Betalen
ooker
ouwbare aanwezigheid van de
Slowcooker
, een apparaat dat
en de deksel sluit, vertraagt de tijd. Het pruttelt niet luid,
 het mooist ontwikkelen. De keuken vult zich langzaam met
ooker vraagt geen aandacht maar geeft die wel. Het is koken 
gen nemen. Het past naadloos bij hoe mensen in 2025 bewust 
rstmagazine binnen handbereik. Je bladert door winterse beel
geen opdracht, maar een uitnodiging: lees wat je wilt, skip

--

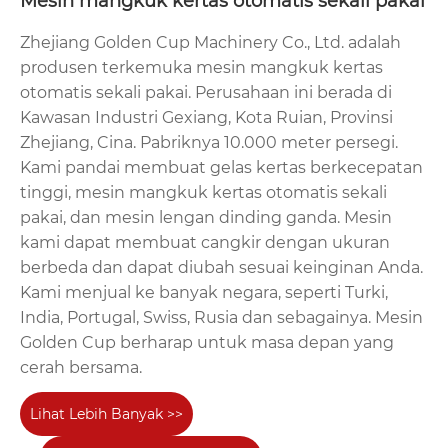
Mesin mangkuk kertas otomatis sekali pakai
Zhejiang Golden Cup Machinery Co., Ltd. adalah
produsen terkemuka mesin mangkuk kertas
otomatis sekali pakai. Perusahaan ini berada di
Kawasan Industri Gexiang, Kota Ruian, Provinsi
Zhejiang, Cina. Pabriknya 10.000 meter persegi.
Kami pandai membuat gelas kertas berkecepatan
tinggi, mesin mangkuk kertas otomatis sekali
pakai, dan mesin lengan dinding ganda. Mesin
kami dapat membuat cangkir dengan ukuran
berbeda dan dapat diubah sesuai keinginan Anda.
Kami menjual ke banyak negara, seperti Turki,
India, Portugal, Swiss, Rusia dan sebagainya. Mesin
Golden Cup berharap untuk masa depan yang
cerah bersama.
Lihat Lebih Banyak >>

■ **Try it**
Which lines of the entries above contain the word "sekali"? Copy each of them.

■ **Written response**
Mesin mangkuk kertas otomatis sekali pakai
otomatis sekali pakai. Perusahaan ini berada di
tinggi, mesin mangkuk kertas otomatis sekali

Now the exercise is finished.